Validating Variable Length Lists In API Responses

whaaker · June 2020

Problem:
You are data driving an API with your SOAtest test and you have data validation requirements on an array of data the API returns. This can be problematic because depending on the request parameters, which you've externalized into a data source, you will receive varying length arrays coming back in the API response. Since traditional data sources are two-dimensional (columns and rows), there is a problem because you have to account for a third dimension. Instead of hitting your head against the wall wondering how to construct multiple data source sheets to manage this hierarchy, there is a nice application of XPath that makes this problem easier to overcome.

Solution:
Let's first take a look at how your data source can be constructed. This will also help to visualize the desired data validation described in the problem.

Here you can see I'm using a delimiting character '|' to separate the variable length accountIds I am expecting to see in my response depending on which data source row is being executed. Next, let's look at how the JSON Assertor in my SOAtest Test needs to be configured.

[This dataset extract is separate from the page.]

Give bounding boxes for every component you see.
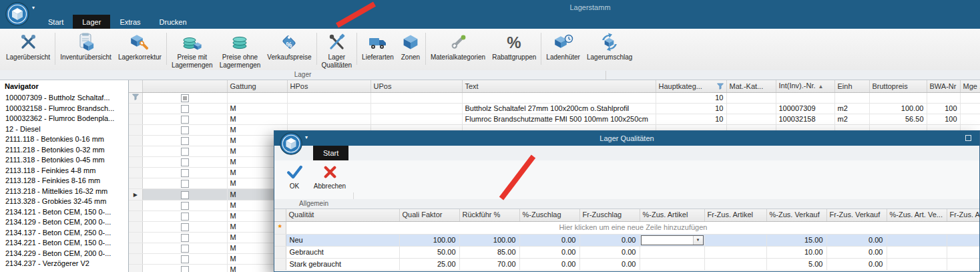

You can see the expected value is set to the Excel column that contains the delimiter we used. The magic that makes this validation possible is a customized XPath using the XPath function "string-join()".

Notice the string-join() function has two parameters. An XPath, and our delimiter String. You will want to start off with an XPath that locates all the accountIds in the response payload, and then use the string-join() function that will append your delimiting character in-between each node the XPath selects. If you want to learn more about the string-join() XPath function, see: https://www.w3schools.com/xml/xsl_functions.asp

And that's all it takes!

whaaker · July 2020

Update:
The above solution works nicely when you have manageable size lists you want to validate, especially given there is no coding required. What happens if your data validation requirements are more complex? When the variable length lists get long, it's going to become unmanageable to compress all that data into one cell in your spreadsheet. For that, we need a slightly more complex solution; don't worry it isn't any less elegant!

Solution 2:
The previous approach was elegant because we kept our test design constrained to a single Excel data source. To better manage the hierarchical data, a second worksheet of data that is correlated with your main looping data source is necessary. Sticking with the previous example, here's what your second spreadsheet might look like:

Notice this worksheet has more rows than the previous one and we have "customerIds" as the key column linking this data to your main worksheet's data. So what we want to configure is a test that loops 3 times, once for each customerId from the main worksheet; then for each of those customerIds we want to find the matching accountIds to that customerId within the second worksheet and compare that list of accountIds with the list of accountIds returned in our JSON response from the service. Oh, and if you're wondering whether SQL Data Sources instead of Excel would be possible here, the answer is absolutely!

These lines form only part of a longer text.